It seems to be a race of some kind. When I add pr_info's to spi_transfer_one_message(), the freeing waits until the end:

[   47.111580] __spi_sync
[   47.111615] __spi_pump_messages(in_kthread=0) IN
[   47.111634] __spi_pump_messages(in_kthread=0) prepare
[   47.111649] __spi_pump_messages(in_kthread=0) spi_map_msg
[   47.111665] krealloc(dummy_rx=d9070000, max_rx=16384)
[   47.111685] krealloc returned: d9070000, page: db787fc0, pfn:19070
[   47.111721] spi_map_buf: dma_map_sg(dma=0xdb820000)
[   47.111754] spi_map_buf: dma_map_sg(dma=0xd9070000)
[   47.111772] __spi_pump_messages(in_kthread=0) transfer_one_message
[   47.111785] spi_transfer_one_message IN
[   47.111927] __spi_pump_messages(in_kthread=1) IN
[   47.116160] spi_finalize_current_message IN
[   47.116224] spi_unmap_buf: dma_unmap_sg(dma=0xd9070000)
[   47.116345] spi_unmap_buf: dma_unmap_sg(dma=0xdb820000)
[   47.116380] spi_finalize_current_message OUT
[   47.116397] spi_transfer_one_message OUT ret=0
[   47.116413] __spi_pump_messages(in_kthread=0) OUT

[   47.154759] __spi_pump_messages(in_kthread=1) IN
[   47.154800] __spi_pump_messages(in_kthread=1): kfree(master->dummy_rx=d9070000) Begin
[   47.154823] __spi_pump_messages(in_kthread=1) idle OUT

notro commented 9 years ago

I slow some things down with all these log messages so the next message is begun before the worker thread kicks in:

[   47.286403] spi_transfer_one_message IN
[   47.286588] __spi_pump_messages(in_kthread=1) IN
[   47.286629] __spi_pump_messages(in_kthread=1) OUT already running

This stops the thread from freeing the buffer.

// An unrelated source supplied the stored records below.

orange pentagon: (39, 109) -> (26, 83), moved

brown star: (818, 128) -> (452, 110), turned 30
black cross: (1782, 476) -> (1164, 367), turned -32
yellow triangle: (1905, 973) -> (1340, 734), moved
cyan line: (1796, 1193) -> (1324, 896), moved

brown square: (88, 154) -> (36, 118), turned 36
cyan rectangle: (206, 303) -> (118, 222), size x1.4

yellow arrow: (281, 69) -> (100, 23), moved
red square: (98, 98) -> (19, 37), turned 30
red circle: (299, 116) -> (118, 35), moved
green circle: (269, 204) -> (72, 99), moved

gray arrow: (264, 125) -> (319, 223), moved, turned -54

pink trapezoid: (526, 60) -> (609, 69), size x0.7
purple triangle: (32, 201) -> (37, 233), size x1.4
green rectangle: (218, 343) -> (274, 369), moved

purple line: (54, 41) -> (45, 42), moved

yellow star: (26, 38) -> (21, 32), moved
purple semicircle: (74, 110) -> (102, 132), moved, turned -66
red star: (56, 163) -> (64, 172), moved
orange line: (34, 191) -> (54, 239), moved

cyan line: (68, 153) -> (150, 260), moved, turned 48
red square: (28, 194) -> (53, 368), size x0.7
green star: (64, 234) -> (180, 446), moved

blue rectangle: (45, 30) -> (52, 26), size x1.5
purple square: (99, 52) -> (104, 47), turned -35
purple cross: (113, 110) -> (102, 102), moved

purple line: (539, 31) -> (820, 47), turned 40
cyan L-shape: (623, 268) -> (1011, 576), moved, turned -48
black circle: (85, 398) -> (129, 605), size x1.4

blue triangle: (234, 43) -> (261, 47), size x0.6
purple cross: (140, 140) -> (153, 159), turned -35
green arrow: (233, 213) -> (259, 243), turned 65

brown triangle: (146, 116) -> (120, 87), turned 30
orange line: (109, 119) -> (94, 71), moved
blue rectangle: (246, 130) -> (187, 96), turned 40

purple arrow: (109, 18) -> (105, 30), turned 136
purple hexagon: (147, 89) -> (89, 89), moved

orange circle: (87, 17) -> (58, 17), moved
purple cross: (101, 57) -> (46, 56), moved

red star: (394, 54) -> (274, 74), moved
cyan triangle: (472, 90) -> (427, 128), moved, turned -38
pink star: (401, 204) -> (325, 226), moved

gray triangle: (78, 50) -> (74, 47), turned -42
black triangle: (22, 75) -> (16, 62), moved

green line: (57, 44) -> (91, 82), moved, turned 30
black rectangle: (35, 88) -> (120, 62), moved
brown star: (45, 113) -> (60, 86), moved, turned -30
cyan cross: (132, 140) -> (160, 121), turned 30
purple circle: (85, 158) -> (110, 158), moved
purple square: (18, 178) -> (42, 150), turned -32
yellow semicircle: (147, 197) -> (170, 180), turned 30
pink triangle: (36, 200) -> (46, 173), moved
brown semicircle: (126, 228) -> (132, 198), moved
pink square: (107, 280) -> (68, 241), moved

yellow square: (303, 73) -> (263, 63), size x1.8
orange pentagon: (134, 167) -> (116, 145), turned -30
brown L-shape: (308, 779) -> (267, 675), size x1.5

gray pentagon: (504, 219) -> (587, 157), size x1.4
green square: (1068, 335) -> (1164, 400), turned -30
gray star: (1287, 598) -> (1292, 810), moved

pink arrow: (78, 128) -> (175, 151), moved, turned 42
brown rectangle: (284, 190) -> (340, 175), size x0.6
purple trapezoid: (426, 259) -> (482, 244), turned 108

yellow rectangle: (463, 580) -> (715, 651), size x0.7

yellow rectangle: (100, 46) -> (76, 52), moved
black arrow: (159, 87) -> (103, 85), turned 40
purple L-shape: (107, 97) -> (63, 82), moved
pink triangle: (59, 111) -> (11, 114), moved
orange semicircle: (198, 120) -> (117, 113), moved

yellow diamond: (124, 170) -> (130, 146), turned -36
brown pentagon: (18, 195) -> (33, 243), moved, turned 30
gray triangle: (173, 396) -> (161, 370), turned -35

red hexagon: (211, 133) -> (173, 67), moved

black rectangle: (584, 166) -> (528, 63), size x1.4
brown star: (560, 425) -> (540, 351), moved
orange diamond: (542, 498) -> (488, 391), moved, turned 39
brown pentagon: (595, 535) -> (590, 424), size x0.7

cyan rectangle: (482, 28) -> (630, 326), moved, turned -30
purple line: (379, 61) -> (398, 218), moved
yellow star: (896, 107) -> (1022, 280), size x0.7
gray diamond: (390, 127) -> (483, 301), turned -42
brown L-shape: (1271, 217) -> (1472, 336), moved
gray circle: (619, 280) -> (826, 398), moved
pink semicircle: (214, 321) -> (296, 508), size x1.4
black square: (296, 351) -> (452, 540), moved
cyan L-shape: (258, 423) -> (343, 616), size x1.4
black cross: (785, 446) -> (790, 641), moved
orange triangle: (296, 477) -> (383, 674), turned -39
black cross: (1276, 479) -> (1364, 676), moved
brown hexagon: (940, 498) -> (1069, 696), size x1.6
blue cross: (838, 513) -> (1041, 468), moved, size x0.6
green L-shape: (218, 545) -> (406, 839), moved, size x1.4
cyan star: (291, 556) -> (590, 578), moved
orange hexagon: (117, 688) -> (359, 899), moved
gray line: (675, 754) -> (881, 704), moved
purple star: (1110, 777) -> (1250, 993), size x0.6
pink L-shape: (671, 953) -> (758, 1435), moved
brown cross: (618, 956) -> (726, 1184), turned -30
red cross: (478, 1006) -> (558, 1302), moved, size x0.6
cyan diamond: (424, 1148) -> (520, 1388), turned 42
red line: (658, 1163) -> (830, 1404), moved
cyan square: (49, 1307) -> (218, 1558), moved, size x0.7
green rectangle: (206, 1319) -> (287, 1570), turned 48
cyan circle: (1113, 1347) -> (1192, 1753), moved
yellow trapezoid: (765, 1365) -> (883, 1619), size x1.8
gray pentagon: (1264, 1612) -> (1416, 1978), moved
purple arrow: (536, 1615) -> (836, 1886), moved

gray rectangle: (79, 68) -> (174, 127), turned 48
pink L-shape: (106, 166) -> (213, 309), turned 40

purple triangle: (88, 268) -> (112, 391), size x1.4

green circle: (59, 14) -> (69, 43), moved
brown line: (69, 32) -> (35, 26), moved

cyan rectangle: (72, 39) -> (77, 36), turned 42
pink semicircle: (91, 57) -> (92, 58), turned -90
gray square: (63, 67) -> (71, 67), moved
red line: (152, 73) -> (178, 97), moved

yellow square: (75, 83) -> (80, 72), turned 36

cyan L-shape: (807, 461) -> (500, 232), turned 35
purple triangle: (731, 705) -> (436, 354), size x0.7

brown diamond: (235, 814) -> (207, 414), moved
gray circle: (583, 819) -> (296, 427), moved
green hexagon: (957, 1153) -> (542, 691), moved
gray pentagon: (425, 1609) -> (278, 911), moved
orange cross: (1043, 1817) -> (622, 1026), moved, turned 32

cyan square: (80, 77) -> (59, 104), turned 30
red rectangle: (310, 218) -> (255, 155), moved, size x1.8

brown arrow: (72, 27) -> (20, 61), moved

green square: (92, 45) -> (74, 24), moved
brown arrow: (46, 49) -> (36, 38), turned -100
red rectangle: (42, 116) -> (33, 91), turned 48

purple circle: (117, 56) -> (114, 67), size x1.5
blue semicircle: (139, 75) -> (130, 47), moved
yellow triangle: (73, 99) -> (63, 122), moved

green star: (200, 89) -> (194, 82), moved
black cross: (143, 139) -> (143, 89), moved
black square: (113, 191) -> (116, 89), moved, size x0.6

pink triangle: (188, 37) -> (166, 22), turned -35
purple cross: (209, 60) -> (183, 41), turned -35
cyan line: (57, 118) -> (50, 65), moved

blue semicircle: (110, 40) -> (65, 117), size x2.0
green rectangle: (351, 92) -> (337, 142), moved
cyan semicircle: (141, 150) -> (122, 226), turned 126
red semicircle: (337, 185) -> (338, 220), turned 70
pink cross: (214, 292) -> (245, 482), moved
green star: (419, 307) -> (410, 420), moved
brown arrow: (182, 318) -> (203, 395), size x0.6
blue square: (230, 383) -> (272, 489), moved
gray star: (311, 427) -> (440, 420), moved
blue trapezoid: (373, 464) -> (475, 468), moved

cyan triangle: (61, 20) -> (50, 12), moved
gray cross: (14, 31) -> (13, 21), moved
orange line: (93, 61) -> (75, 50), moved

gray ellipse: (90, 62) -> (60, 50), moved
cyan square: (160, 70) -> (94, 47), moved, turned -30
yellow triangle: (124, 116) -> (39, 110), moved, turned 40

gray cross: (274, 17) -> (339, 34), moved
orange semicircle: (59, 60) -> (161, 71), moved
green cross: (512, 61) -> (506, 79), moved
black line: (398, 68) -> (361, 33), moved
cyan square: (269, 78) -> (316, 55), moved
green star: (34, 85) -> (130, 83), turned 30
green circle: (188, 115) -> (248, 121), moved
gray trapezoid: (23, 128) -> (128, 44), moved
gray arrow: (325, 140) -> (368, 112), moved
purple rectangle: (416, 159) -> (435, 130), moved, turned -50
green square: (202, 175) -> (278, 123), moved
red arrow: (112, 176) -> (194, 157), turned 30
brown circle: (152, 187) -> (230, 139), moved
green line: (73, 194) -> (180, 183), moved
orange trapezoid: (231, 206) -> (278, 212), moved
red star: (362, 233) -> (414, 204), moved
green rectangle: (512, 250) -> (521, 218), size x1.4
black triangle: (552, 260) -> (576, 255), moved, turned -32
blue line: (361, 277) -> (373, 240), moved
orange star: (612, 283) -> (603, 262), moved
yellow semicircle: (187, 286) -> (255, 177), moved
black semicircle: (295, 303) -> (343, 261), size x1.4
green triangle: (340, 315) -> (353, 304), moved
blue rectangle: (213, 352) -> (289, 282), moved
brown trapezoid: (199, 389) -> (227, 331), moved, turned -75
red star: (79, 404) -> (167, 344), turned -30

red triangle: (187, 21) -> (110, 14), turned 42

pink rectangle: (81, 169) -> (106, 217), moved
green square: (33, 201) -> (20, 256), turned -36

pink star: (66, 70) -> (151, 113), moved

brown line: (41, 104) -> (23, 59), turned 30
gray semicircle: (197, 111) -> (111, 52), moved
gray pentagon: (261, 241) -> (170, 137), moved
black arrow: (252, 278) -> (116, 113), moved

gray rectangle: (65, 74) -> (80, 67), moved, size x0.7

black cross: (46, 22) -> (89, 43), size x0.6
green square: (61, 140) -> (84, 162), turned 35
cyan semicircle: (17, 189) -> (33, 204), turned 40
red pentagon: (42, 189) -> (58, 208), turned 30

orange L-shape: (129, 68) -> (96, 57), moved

Full log: https://gist.github.com/notro/78dd25cae4adca8f30c9

static void __spi_pump_messages(struct spi_master *master, bool in_kthread)
{
    unsigned long flags;
    bool was_busy = false;
    int ret;

pr_info("%s(in_kthread=%i) IN\n", __func__, in_kthread);
    /* Lock queue */
    spin_lock_irqsave(&master->queue_lock, flags);

    /* Make sure we are not already running a message */
    if (master->cur_msg) {
        spin_unlock_irqrestore(&master->queue_lock, flags);
pr_info("%s(in_kthread=%i) OUT already running\n", __func__, in_kthread);
        return;
    }

But why is spi_finalize_current_message() kicking the thread before unmapping? I need a break. Will look at unmapping before kicking later.

msperl commented 9 years ago

So that may also be the reason why it fails completely for the RPI with the timeout. I know that 4.1 has some major optimizations on the spi-front, so this issue may have gotten solved... But a quick look at finalize_current_message in 4.1 and 4.0 shows the same sequence... queue pump_message and then umap_msg...

Can you check if moving the unmap before the spin_lock_irqsave(&master->queue_lock, flags); solves the issue?

We will need to raise this with Mark...

msperl commented 9 years ago

This should solve the issue:

diff --git a/drivers/spi/spi.c b/drivers/spi/spi.c
index 57a1950..1e662a0 100644
--- a/drivers/spi/spi.c
+++ b/drivers/spi/spi.c
@@ -1089,6 +1089,8 @@ void spi_finalize_current_message(struct spi_master *master)
    unsigned long flags;
    int ret;

+   spi_unmap_msg(master, master->cur_msg);
+
    spin_lock_irqsave(&master->queue_lock, flags);
    mesg = master->cur_msg;
    master->cur_msg = NULL;
@@ -1096,8 +1098,6 @@ void spi_finalize_current_message(struct spi_master *master)
    queue_kthread_work(&master->kworker, &master->pump_messages);
    spin_unlock_irqrestore(&master->queue_lock, flags);

-   spi_unmap_msg(master, mesg);
-
    if (master->cur_msg_prepared && master->unprepare_message) {
        ret = master->unprepare_message(master, mesg);
        if (ret) {

the issue does not longer show for me when this is applied...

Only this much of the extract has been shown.